This author of “Become Your Child’s Sleep Coach” said kids are picking up on their parents’ anxiety during the coronavirus pandemic while also forming new habits because they’re home and around mom and dad more.
“They’re coming to their parents’ room more often, running down the hall,” said Schneeberg, who is also the director of a sleep program at Connecticut Children’s Medical Center.
She advised parents to use a “worry jar” during daytime hours, encouraging the kids to write down their concerns.
“And then at some point during the day, there’s some special one-on-one time with the parent and you take the worries out of the jar and talk about them,” she explained, noting that this means bedtime becomes more relaxing. “What I recommend is putting a reading light by the bed. Then, I have what I call ‘a bedside basket,’ which is a basket of things a child could do that are quiet activities.”
Kids can use drawing pads, picture books, regular books or puzzles until they become drowsy. Avoid rewards and punishment, and set-up a system that empowers the child to be successful.

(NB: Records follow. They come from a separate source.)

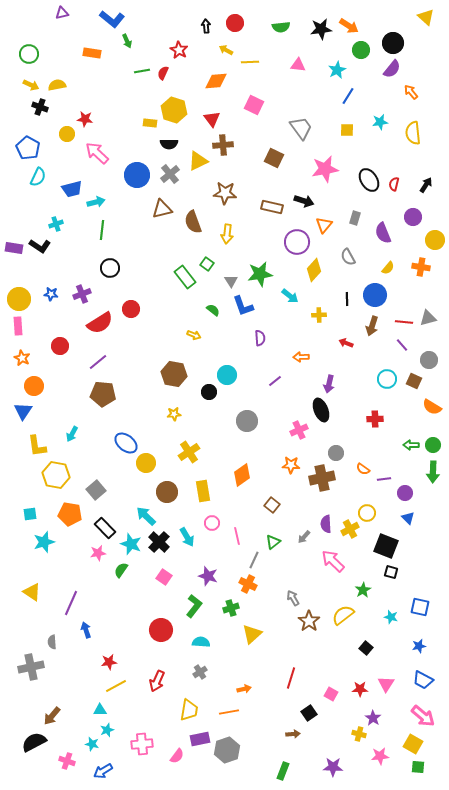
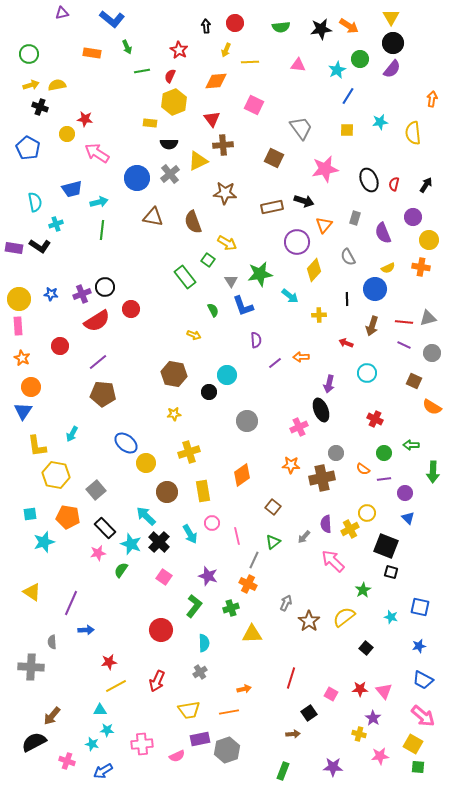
yellow triangle at (426, 17): moved 35 px left; rotated 18 degrees clockwise
green arrow at (127, 41): moved 6 px down
yellow arrow at (226, 50): rotated 96 degrees counterclockwise
green circle at (361, 50): moved 1 px left, 9 px down
red semicircle at (163, 73): moved 7 px right, 3 px down
yellow arrow at (31, 85): rotated 42 degrees counterclockwise
orange arrow at (411, 92): moved 21 px right, 7 px down; rotated 49 degrees clockwise
yellow hexagon at (174, 110): moved 8 px up; rotated 20 degrees clockwise
pink arrow at (97, 153): rotated 10 degrees counterclockwise
blue circle at (137, 175): moved 3 px down
cyan semicircle at (38, 177): moved 3 px left, 25 px down; rotated 36 degrees counterclockwise
black ellipse at (369, 180): rotated 10 degrees clockwise
cyan arrow at (96, 202): moved 3 px right
brown rectangle at (272, 207): rotated 25 degrees counterclockwise
brown triangle at (162, 209): moved 9 px left, 8 px down; rotated 25 degrees clockwise
yellow arrow at (227, 234): moved 9 px down; rotated 66 degrees counterclockwise
yellow circle at (435, 240): moved 6 px left
green square at (207, 264): moved 1 px right, 4 px up
black circle at (110, 268): moved 5 px left, 19 px down
yellow semicircle at (388, 268): rotated 24 degrees clockwise
blue circle at (375, 295): moved 6 px up
green semicircle at (213, 310): rotated 24 degrees clockwise
red semicircle at (100, 323): moved 3 px left, 2 px up
purple semicircle at (260, 338): moved 4 px left, 2 px down
purple line at (402, 345): moved 2 px right; rotated 24 degrees counterclockwise
gray circle at (429, 360): moved 3 px right, 7 px up
cyan circle at (387, 379): moved 20 px left, 6 px up
purple line at (275, 381): moved 18 px up
orange circle at (34, 386): moved 3 px left, 1 px down
red cross at (375, 419): rotated 28 degrees clockwise
pink cross at (299, 430): moved 3 px up
green circle at (433, 445): moved 49 px left, 8 px down
yellow cross at (189, 452): rotated 15 degrees clockwise
brown square at (272, 505): moved 1 px right, 2 px down
orange pentagon at (70, 514): moved 2 px left, 3 px down
cyan arrow at (187, 537): moved 3 px right, 3 px up
gray arrow at (293, 598): moved 7 px left, 5 px down; rotated 56 degrees clockwise
yellow semicircle at (343, 615): moved 1 px right, 2 px down
blue arrow at (86, 630): rotated 105 degrees clockwise
yellow triangle at (252, 634): rotated 40 degrees clockwise
cyan semicircle at (201, 642): moved 3 px right, 1 px down; rotated 84 degrees clockwise
gray cross at (31, 667): rotated 15 degrees clockwise
pink triangle at (386, 684): moved 2 px left, 7 px down; rotated 12 degrees counterclockwise
yellow trapezoid at (189, 710): rotated 70 degrees clockwise
cyan star at (107, 730): rotated 24 degrees clockwise
pink semicircle at (177, 756): rotated 28 degrees clockwise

“If you build that skill of them being able to quiet themselves down after the routine with you is over, I think that’s such a long term life skill,” said Schneeberg.

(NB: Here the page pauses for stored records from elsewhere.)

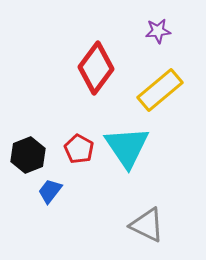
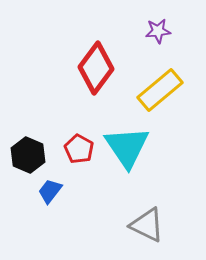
black hexagon: rotated 16 degrees counterclockwise
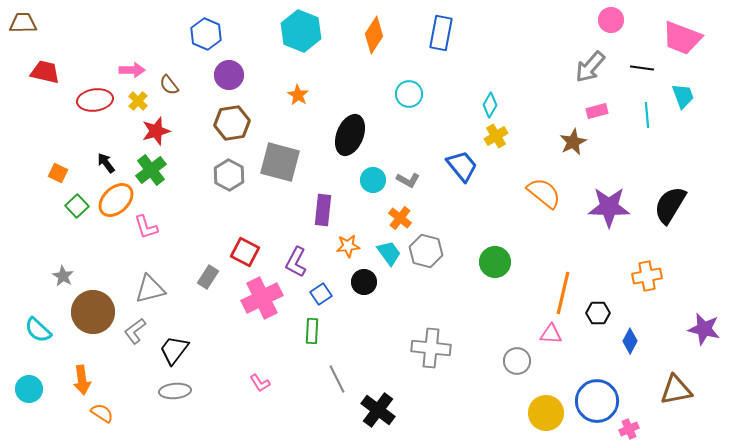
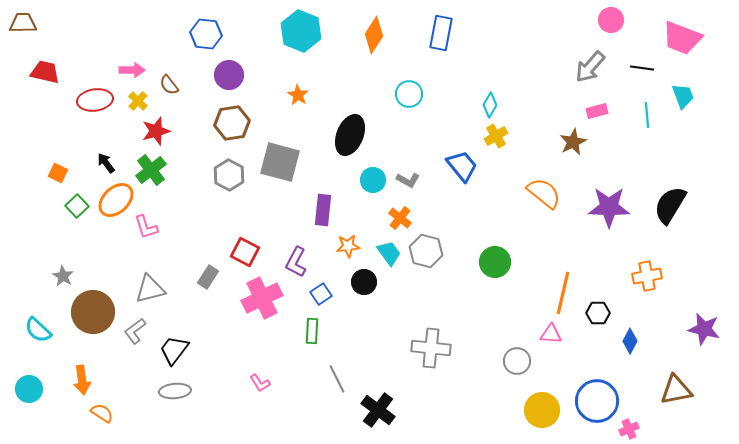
blue hexagon at (206, 34): rotated 16 degrees counterclockwise
yellow circle at (546, 413): moved 4 px left, 3 px up
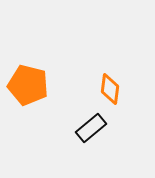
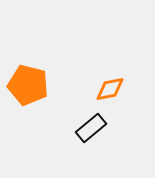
orange diamond: rotated 72 degrees clockwise
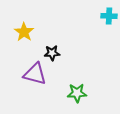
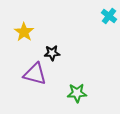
cyan cross: rotated 35 degrees clockwise
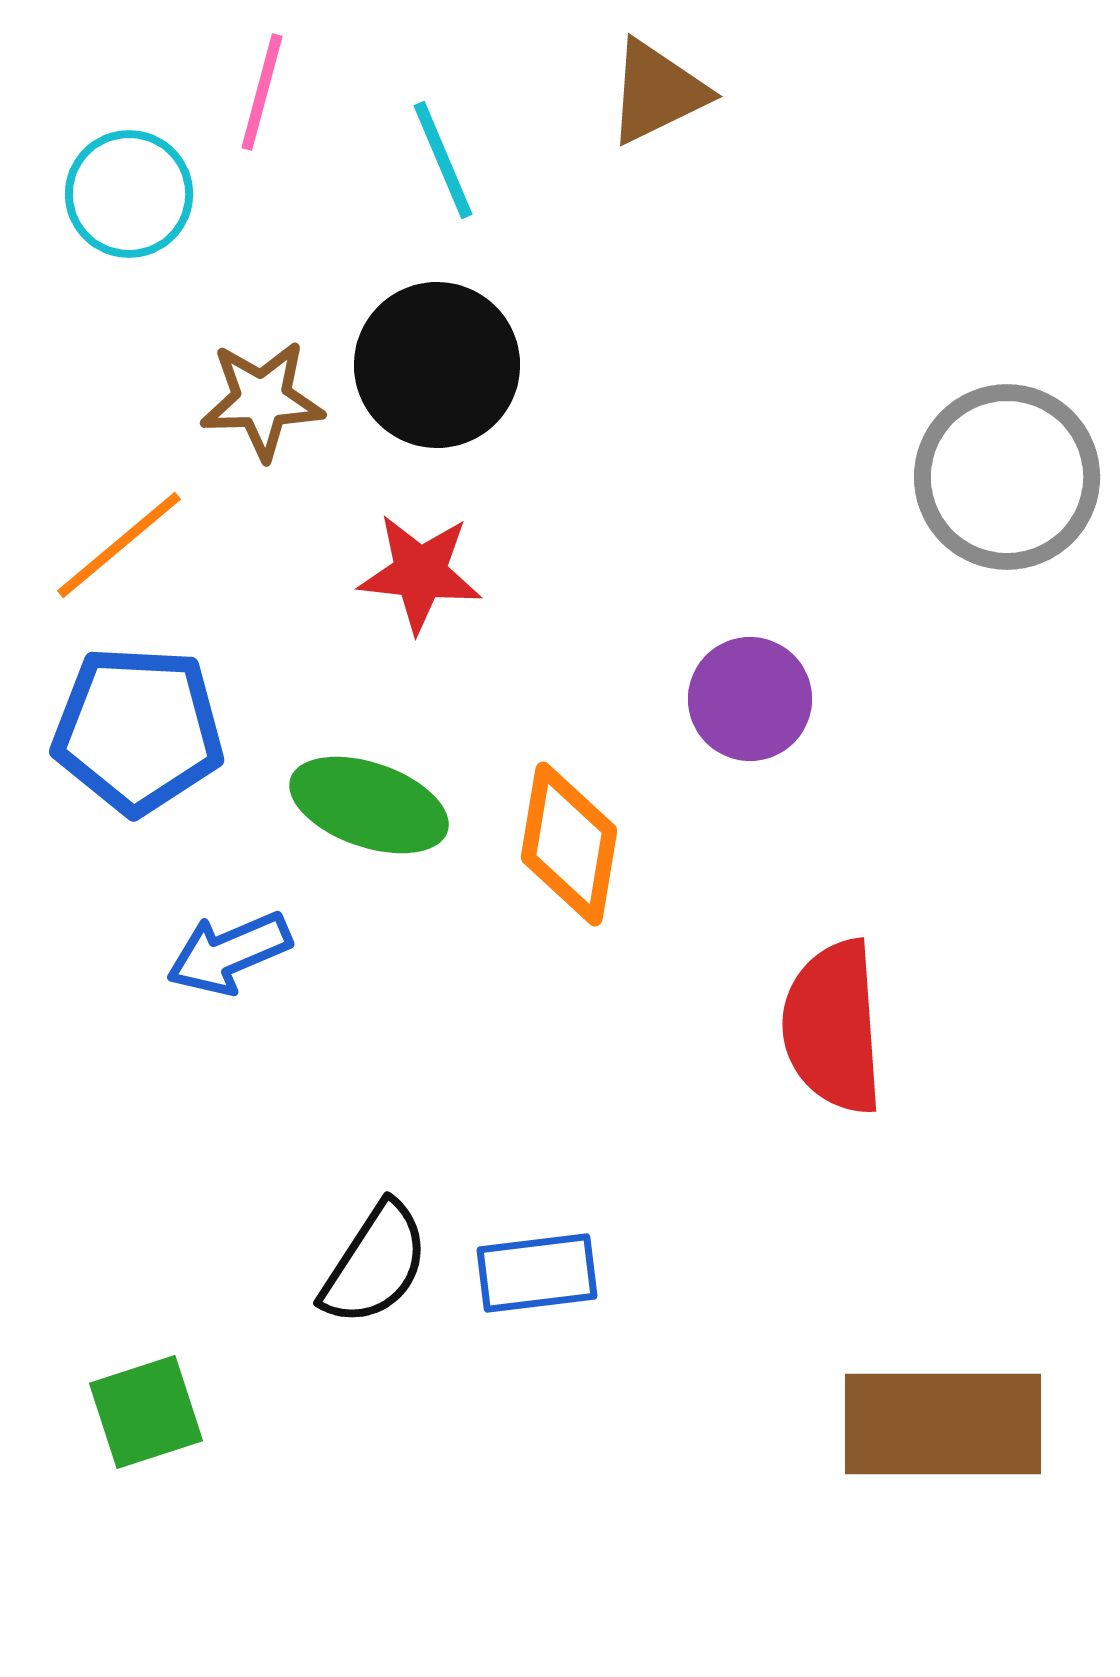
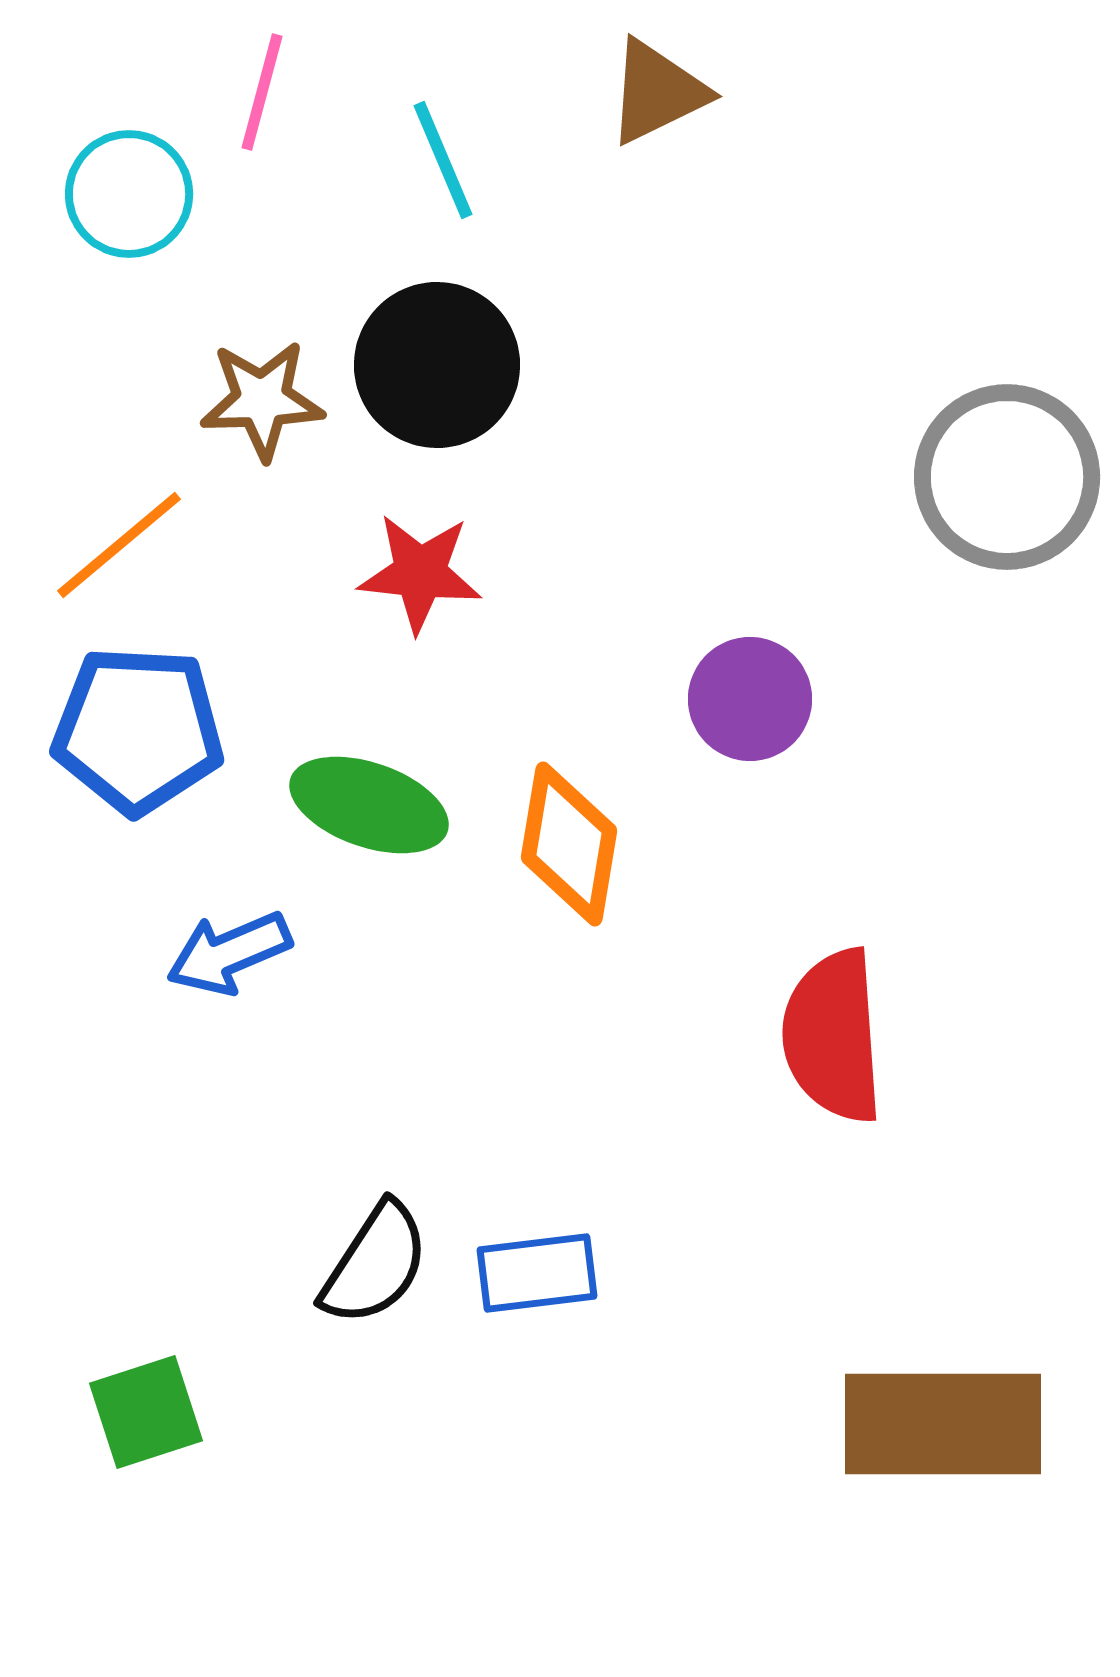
red semicircle: moved 9 px down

What about those teens that won’t go to bed?
“The bus is not coming, right? So, it’s very hard to convince them to go to bed early. Try not to let their wake up and bedtime slide more than two hours away from normal.”
Bottom line? Don’t worry too much.
“Their biological clock, as you well know, is really tuned to get up later, and, due to this time now, it’s allowing them to sleep at a time that they’re more programmed to do,” said Schneeberg.
Warmer weather means more outside physical activity which could help get kids back on track.